*Task item*: Which lines of the entries below hold the word "必要クレジット"? Report each of them.

[Data items]

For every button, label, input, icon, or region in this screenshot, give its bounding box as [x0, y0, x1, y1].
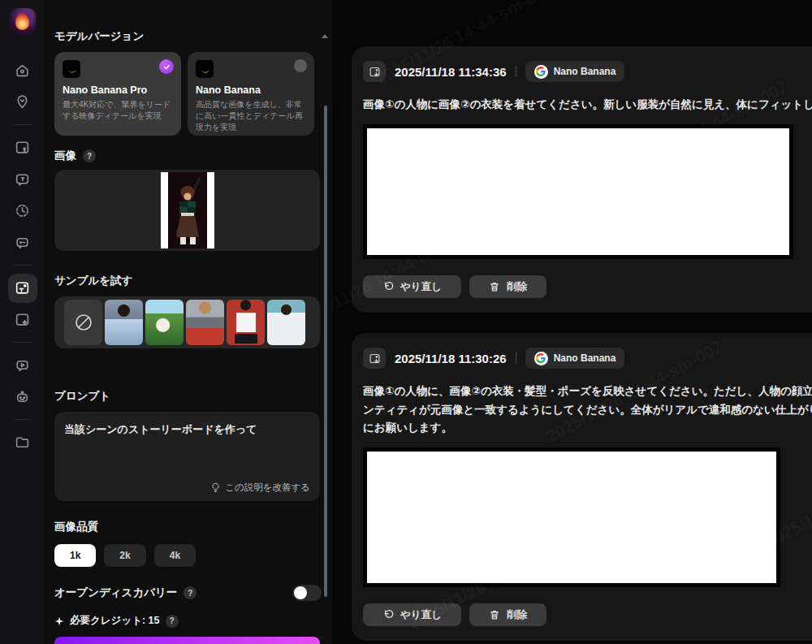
delete-button[interactable]: 削除 [469, 275, 546, 298]
entry-timestamp: 2025/11/18 11:30:26 [395, 352, 507, 365]
sample-photo-tile[interactable] [145, 300, 184, 345]
settings-panel: モデルバージョン Nano Banana Pro 最大4K対応で、業界をリードす… [45, 0, 333, 644]
improve-prompt-label: この説明を改善する [225, 482, 310, 494]
improve-prompt-button[interactable]: この説明を改善する [210, 482, 310, 494]
entry-header: 2025/11/18 11:30:26 Nano Banana [363, 348, 812, 369]
rail-divider [14, 124, 32, 125]
delete-label: 削除 [507, 280, 527, 294]
quality-option-4k[interactable]: 4k [154, 544, 196, 567]
trash-icon [489, 281, 500, 292]
panel-scrollbar[interactable] [324, 106, 327, 597]
no-sample-icon [73, 312, 94, 333]
sample-none-tile[interactable] [64, 300, 102, 345]
redo-icon [382, 609, 394, 620]
trash-icon [489, 609, 500, 620]
home-icon[interactable] [8, 56, 37, 85]
chat-bubble-icon[interactable] [8, 228, 37, 257]
header-divider [516, 66, 516, 77]
sample-photo-tile[interactable] [186, 300, 224, 345]
prompt-box: 当該シーンのストーリーボードを作って この説明を改善する [54, 412, 320, 501]
quality-options: 1k 2k 4k [54, 544, 322, 567]
model-badge-label: Nano Banana [554, 66, 616, 77]
delete-label: 削除 [507, 608, 527, 622]
create-button[interactable]: 作成 [54, 637, 320, 644]
banana-icon [63, 60, 80, 78]
selected-check-icon [159, 59, 174, 74]
image-grid-icon[interactable] [8, 133, 37, 162]
entry-header: 2025/11/18 11:34:36 Nano Banana [363, 61, 812, 82]
location-pin-icon[interactable] [8, 88, 37, 117]
model-card-title: Nano Banana Pro [63, 84, 173, 96]
model-card-desc: 高品質な画像を生成し、非常に高い一貫性とディテール再現力を実現 [196, 99, 306, 133]
credits-label: 必要クレジット: 15 [70, 614, 160, 628]
model-card-title: Nano Banana [196, 84, 306, 96]
sample-list [54, 296, 320, 348]
image-to-text-icon[interactable] [8, 274, 37, 303]
model-badge-label: Nano Banana [554, 352, 616, 364]
google-g-icon [534, 352, 548, 365]
image-edit-icon[interactable] [363, 61, 386, 82]
redo-button[interactable]: やり直し [363, 275, 461, 298]
redo-label: やり直し [400, 608, 442, 622]
history-entry: 2025/11/18 11:30:26 Nano Banana 画像①の人物に、… [352, 333, 812, 641]
rail-divider [14, 342, 32, 343]
text-chat-icon[interactable] [8, 165, 37, 194]
quality-option-1k[interactable]: 1k [54, 544, 96, 567]
credits-help-icon[interactable]: ? [166, 615, 179, 628]
image-help-icon[interactable]: ? [83, 149, 96, 162]
history-entry: 2025/11/18 11:34:36 Nano Banana 画像①の人物に画… [352, 46, 812, 313]
model-badge[interactable]: Nano Banana [525, 348, 625, 369]
open-discovery-toggle[interactable] [292, 585, 322, 601]
model-card-nano-banana[interactable]: Nano Banana 高品質な画像を生成し、非常に高い一貫性とディテール再現力… [188, 52, 314, 136]
model-card-desc: 最大4K対応で、業界をリードする映像ディテールを実現 [63, 99, 173, 122]
prompt-label: プロンプト [54, 389, 322, 404]
sparkle-icon [54, 616, 64, 626]
google-g-icon [534, 65, 548, 79]
history-clock-icon[interactable] [8, 197, 37, 226]
rail-divider [14, 265, 32, 266]
header-divider [516, 352, 516, 364]
image-edit-icon[interactable] [363, 348, 386, 369]
entry-actions: やり直し 削除 [363, 275, 812, 298]
sample-photo-tile[interactable] [267, 300, 305, 345]
robot-icon[interactable] [8, 383, 37, 412]
model-badge[interactable]: Nano Banana [525, 61, 625, 82]
sample-photo-tile[interactable] [105, 300, 143, 345]
redo-label: やり直し [400, 280, 442, 294]
generated-image[interactable] [363, 124, 793, 259]
quality-option-2k[interactable]: 2k [104, 544, 145, 567]
redo-icon [382, 281, 394, 292]
app-logo-icon[interactable] [9, 8, 36, 35]
generated-image[interactable] [363, 447, 780, 587]
delete-button[interactable]: 削除 [469, 603, 546, 626]
quality-label: 画像品質 [54, 520, 322, 534]
model-version-label: モデルバージョン [54, 29, 322, 44]
model-card-nano-banana-pro[interactable]: Nano Banana Pro 最大4K対応で、業界をリードする映像ディテールを… [54, 52, 181, 136]
scroll-up-arrow[interactable] [322, 34, 328, 38]
open-discovery-row: オープンディスカバリー ? [54, 585, 322, 601]
lightbulb-icon [210, 482, 221, 493]
entry-timestamp: 2025/11/18 11:34:36 [395, 65, 507, 79]
toggle-knob [294, 586, 307, 599]
banana-icon [196, 60, 214, 78]
history-panel: 2025/11/26 14:44-sm-007 2025/11/26 14:44… [333, 0, 812, 644]
samples-label: サンプルを試す [54, 274, 322, 288]
chat-play-icon[interactable] [8, 351, 37, 380]
open-discovery-help-icon[interactable]: ? [184, 586, 197, 599]
sample-photo-tile[interactable] [227, 300, 265, 345]
entry-prompt-text: 画像①の人物に画像②の衣装を着せてください。新しい服装が自然に見え、体にフィット… [363, 96, 812, 114]
entry-prompt-text: 画像①の人物に、画像②の衣装・髪型・ポーズを反映させてください。ただし、人物の顔… [363, 383, 812, 437]
credits-row: 必要クレジット: 15 ? [54, 614, 322, 628]
image-label: 画像 [54, 149, 76, 163]
unselected-radio-icon [294, 59, 307, 72]
open-discovery-label: オープンディスカバリー [54, 586, 177, 600]
uploaded-character-thumbnail[interactable] [161, 172, 214, 249]
icon-rail [0, 0, 45, 644]
folder-icon[interactable] [8, 428, 37, 457]
redo-button[interactable]: やり直し [363, 603, 461, 626]
image-sparkle-icon[interactable] [8, 305, 37, 335]
reference-image-upload[interactable] [54, 170, 320, 251]
model-card-list: Nano Banana Pro 最大4K対応で、業界をリードする映像ディテールを… [54, 52, 322, 136]
app-window: モデルバージョン Nano Banana Pro 最大4K対応で、業界をリードす… [0, 0, 812, 644]
rail-divider [14, 419, 32, 420]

*Exercise response*:
credits-label: 必要クレジット: 15 [70, 614, 160, 628]
credits-row: 必要クレジット: 15 ? [54, 614, 322, 628]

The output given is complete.